There are various problems you can run into when it comes to law firm billing, including:
- Poor Cash Flow (delayed payments)
- Poor invoice scheduling (not sent out promptly)
- Incomplete understanding of expenses/write-offs
- Mathematical or accounting errors/typos
- Insufficient time to manage administrative and bookkeeping tasks.
With that in mind, here are some top tips that you can use to focus on your law firm’s billing practices.
- Be transparent from the get-go. Whether your services focus on family or employment law, your clients will likely know how much they should (or can) spend when they inquire about your services. While this varies from practice to practice, typical attorney fees usually range from $100 an hour to $400 an hour. However, you must be as transparent as possible about your fees and billing practices ahead of time – especially if you want to receive payment quickly.

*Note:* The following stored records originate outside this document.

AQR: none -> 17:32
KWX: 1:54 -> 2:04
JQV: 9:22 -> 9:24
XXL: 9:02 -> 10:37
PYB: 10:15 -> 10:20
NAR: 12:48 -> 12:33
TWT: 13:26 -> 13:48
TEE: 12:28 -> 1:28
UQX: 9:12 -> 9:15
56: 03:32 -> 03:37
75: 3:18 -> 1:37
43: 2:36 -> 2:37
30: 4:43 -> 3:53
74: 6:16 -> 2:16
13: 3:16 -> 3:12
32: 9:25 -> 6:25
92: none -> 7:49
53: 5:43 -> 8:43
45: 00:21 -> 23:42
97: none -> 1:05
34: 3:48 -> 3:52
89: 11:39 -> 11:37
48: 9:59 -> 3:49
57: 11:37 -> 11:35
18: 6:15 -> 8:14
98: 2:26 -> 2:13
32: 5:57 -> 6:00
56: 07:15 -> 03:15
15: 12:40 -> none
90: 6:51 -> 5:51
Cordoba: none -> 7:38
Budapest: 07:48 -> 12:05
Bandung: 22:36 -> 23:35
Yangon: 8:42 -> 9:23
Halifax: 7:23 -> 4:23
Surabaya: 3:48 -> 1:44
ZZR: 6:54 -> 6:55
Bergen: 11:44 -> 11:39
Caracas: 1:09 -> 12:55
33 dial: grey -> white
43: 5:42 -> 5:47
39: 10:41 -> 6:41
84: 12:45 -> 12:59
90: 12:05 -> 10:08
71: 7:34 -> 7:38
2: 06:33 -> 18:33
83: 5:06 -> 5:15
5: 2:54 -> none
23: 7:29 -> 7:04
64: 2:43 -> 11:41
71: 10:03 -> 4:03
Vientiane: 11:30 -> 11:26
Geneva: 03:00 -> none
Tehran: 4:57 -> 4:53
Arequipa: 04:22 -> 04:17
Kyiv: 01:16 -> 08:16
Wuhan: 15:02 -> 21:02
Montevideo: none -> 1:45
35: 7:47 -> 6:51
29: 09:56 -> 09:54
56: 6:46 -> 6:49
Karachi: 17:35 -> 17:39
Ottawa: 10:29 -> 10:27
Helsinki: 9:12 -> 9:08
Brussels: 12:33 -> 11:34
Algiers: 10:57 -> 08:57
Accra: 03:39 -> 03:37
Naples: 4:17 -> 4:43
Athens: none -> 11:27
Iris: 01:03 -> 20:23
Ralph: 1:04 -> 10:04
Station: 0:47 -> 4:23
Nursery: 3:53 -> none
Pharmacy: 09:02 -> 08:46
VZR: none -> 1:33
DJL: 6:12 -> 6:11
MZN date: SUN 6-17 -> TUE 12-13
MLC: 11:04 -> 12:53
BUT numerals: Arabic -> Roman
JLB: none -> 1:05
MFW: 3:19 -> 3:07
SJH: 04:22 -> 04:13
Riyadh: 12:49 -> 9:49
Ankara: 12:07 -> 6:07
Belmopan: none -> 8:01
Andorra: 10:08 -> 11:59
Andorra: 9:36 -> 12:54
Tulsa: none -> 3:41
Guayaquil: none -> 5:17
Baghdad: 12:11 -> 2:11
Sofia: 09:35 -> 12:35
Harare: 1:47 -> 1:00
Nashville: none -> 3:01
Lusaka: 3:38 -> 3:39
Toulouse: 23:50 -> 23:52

- Put together a billing schedule. Developing a billing schedule with your clients is another great way to ensure you receive speedy payments. For example, you should let them know ahead of time when you will be sending out payment requests and how long they will have to pay upon receipt of the invoice. Most companies request that payments are received within 30 days.
- Accept multiple payment methods. Another great way to improve your law firm’s billing practices is by making it easier for your customers to pay you. The easiest way to do this is to diversify your payment methods – allowing for both online payments and more traditional methods such as cheques. According to a recent study from the Wordplay Global Payments Report, the preferred payment methods are currently eWallets (36%), credit cards (23%), and debit cards (12%).
- Put together a template for your invoices. Invoices might seem complicated – but they don’t have to be. You can save yourself and your team a great deal of time by putting together a simple invoice template. This way, you only need to change the final amount/billed hours for each client. However, some sites, such as PayPal, can do this for you automatically.